Я вздрогнула, не заметив, как ко мне подбежала запыхавшаяся, довольная и счастливая подружка, подхватила под руку и поволокла за собой, прочь от смеющихся мальчишек. Успела только обреченно напоследок взглянуть на Ярослава, и вздрогнуть еще раз. В тот самый момент к нему подошли незнакомые мне две девушки. Эффектные такие фифы. С формами. Не то, что мои, 90-80-100. Одна из девиц повисла на парне и, не стесняясь, взасос поцеловала его. Меня передернуло от отвращения и злости одновременно. Захотелось подбежать к этой соске и повыдергивать ее крашеные в лиловый цвет волосы. Я попыталась затормозить, на ходу соображая, как задержаться хотя бы еще на парочку минут, чтобы глянуть, как будут дальше развиваться события. Только окрылённая от счастья Настасья даже не заметила моей слабенькой попытки остановиться. Она все так же тащила меня вперед.

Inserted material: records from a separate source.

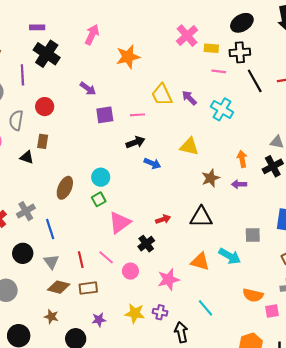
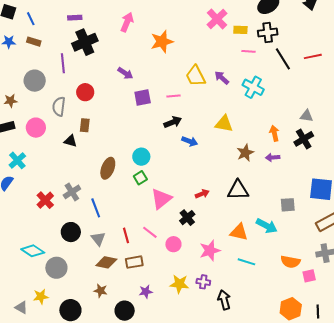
black cross: (47, 54) -> (85, 42), turned 35
cyan line: (205, 308) -> (246, 262), moved, turned -30

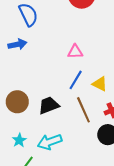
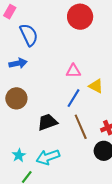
yellow triangle: (100, 84) -> (96, 86), moved
brown circle: (17, 102) -> (16, 98), moved

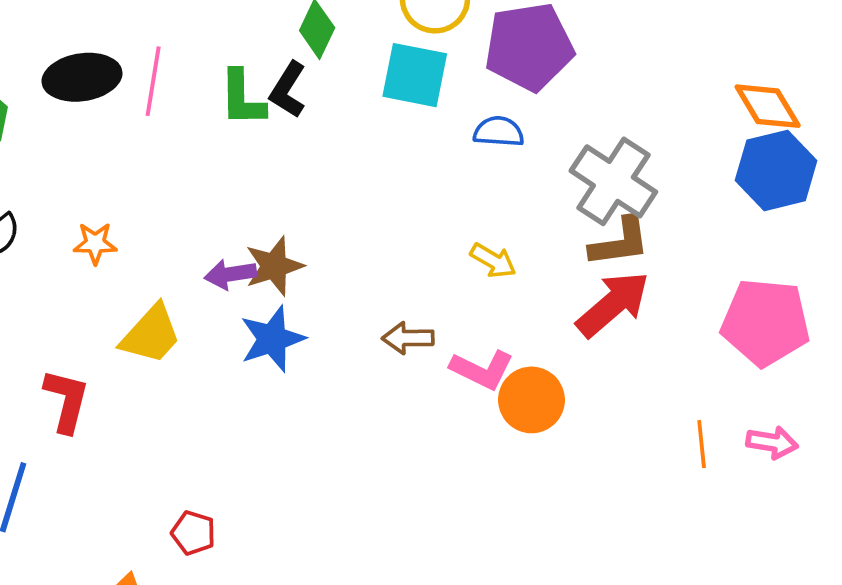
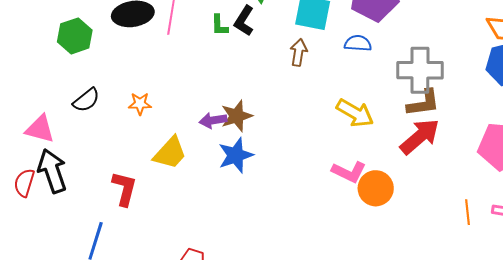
green L-shape: (242, 98) -> (219, 25), size x0.7
gray cross: (613, 181) -> (420, 70), turned -33
yellow arrow: (493, 261) -> (355, 113), size x1.5
brown arrow: (408, 338) -> (299, 52), moved, turned 100

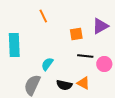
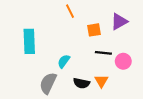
orange line: (43, 16) -> (70, 11), moved
orange triangle: (83, 83) -> (101, 81), turned 32

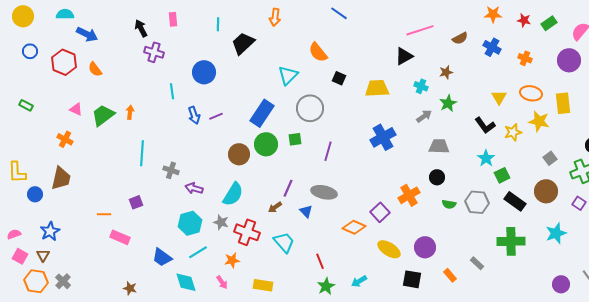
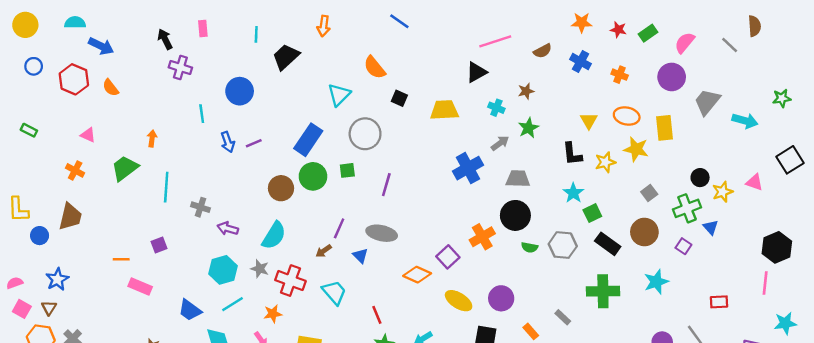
green trapezoid: (103, 115) -> (125, 168), moved
black L-shape: (485, 125) -> (572, 154), turned 30
blue cross: (383, 137) -> (468, 168), moved
black circle: (437, 177) -> (515, 215), size x1.6

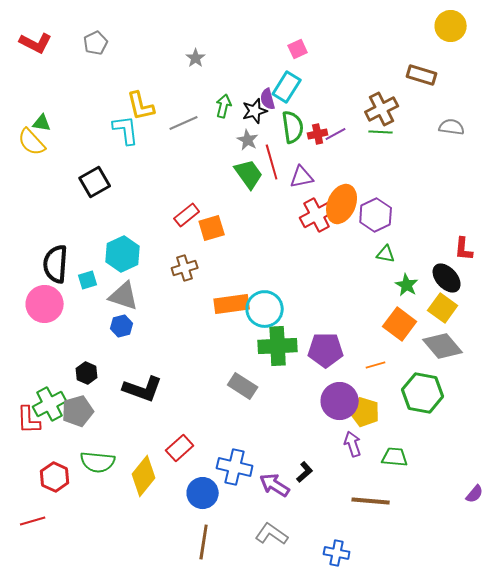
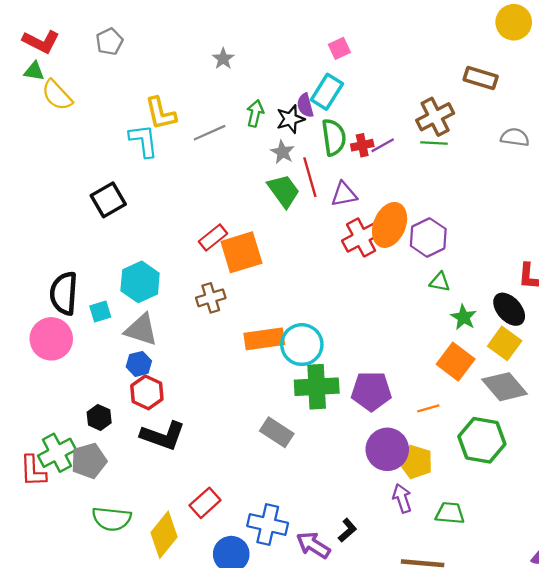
green triangle: (42, 123) -> (34, 71), moved
yellow semicircle: (32, 142) -> (57, 95), moved
orange square: (212, 228) -> (241, 252), size x1.4
red hexagon: (55, 477) -> (147, 392), moved

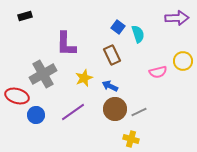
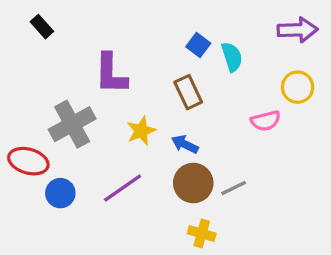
black rectangle: (25, 16) -> (42, 27), turned 64
yellow circle: (183, 61) -> (298, 87), moved
yellow cross: (131, 139) -> (202, 233), moved

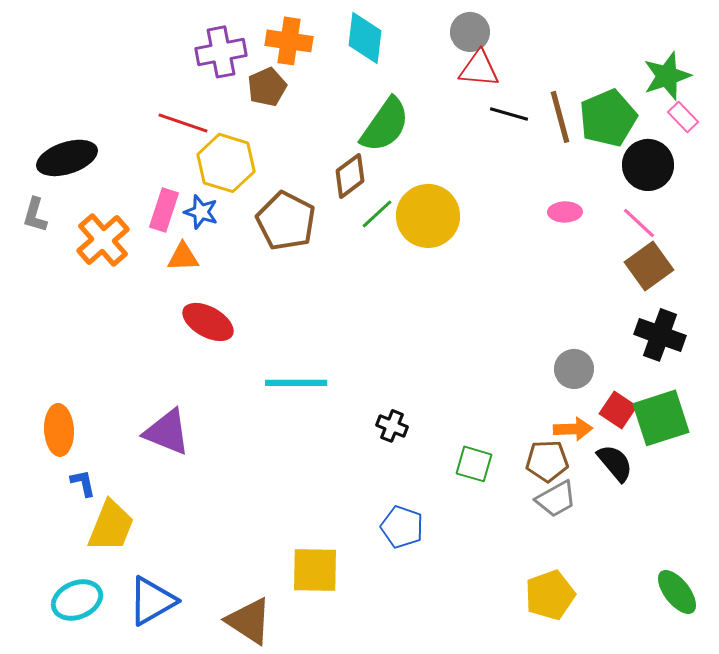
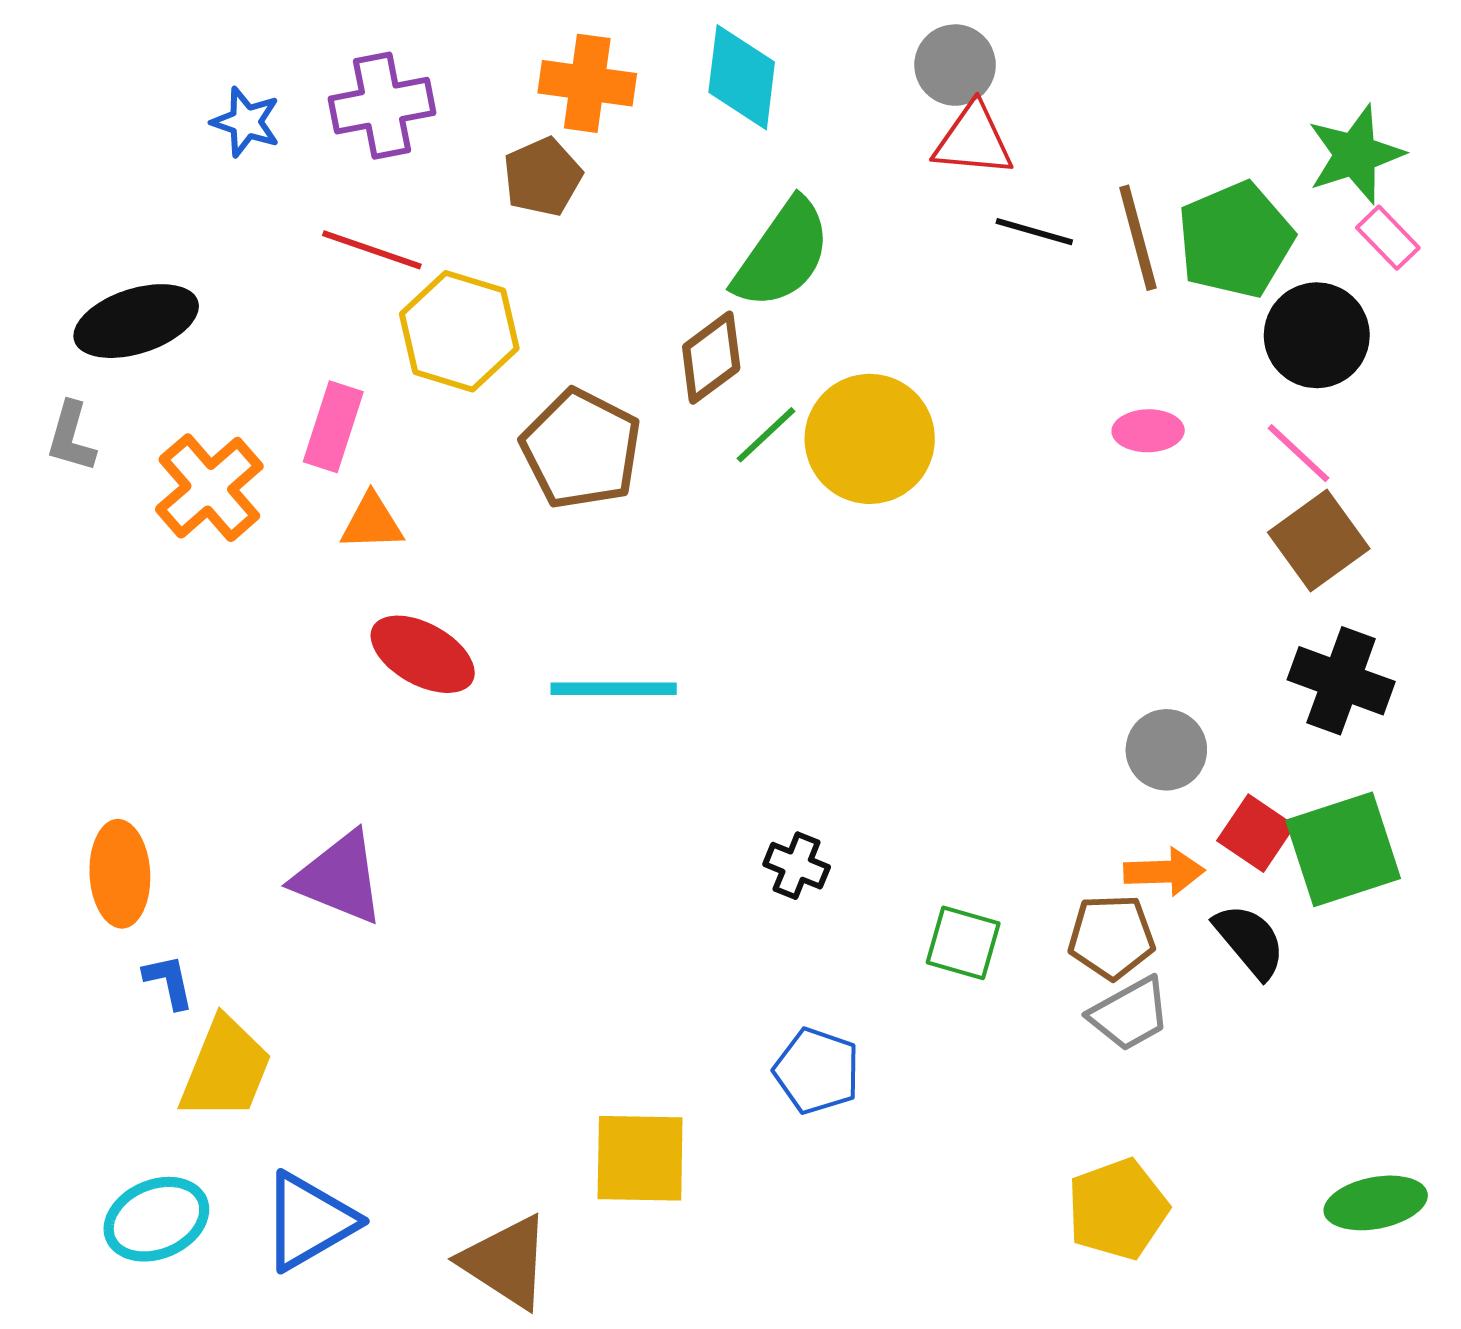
purple cross: (221, 52) -> (382, 106), moved
blue star: (201, 212) -> (246, 122), moved
cyan line: (296, 383) -> (614, 689), moved
green ellipse: (677, 592) -> (1376, 1203), turned -63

Потом длились долгие четыре года недолюбви к Ярославу на расстоянии. Мы закончили школу. Отгуляли выпускной, после которого, увы и ах, я все таки лишилась девственности. Правда, не по собственной воли. Так получилось, ибо отношения с одноклассниками у меня были самыми дерьмовыми. В какой-то момент, поняла, что осталась одна, а остальные, кто уже разбежался по своим тусовкам, а кто и вовсе нажрался и блевал, не отходя от кассы. То бишь прямо себе под ноги или ближайшие кусты. Короче, провожать меня до дому было не кому, и я решила, а что со мной будет? Подумаешь, по темноте пройдусь. Ночь. Тихо. Тут тропинка, там тропинка. И дома. Ага, прогулялась, называется, мать меня за ногу. На всю жизнь запомнила, ага.
Не было тогда никаких разбирательств. Заявлений, повесток в суд. Просто приползла домой. Залезла в горячую ванную, прихватив с собой нож. И все. Даже не ревела. Просто уже сил не было. Было погано. Тошно. Отвратительно горько. Жить не хотелось. Это да. А слез не было. Я когда нож поднесла к вене на руке и слегка надавила им, меня словно током прошибло. «Что ты делаешь, дура? — проносилось в моих мозгах. — О матери подумай! Мало она что ли с Ксанкой и Машкой по судам набегалась? Кому легче будет? Ей? Тебе? Ты молодая. Вся жизнь впереди. Ну, подумаешь, изнасиловали. Синяки пройдут. Боль уйдет. На хуя за нож-то сразу хватаешься?»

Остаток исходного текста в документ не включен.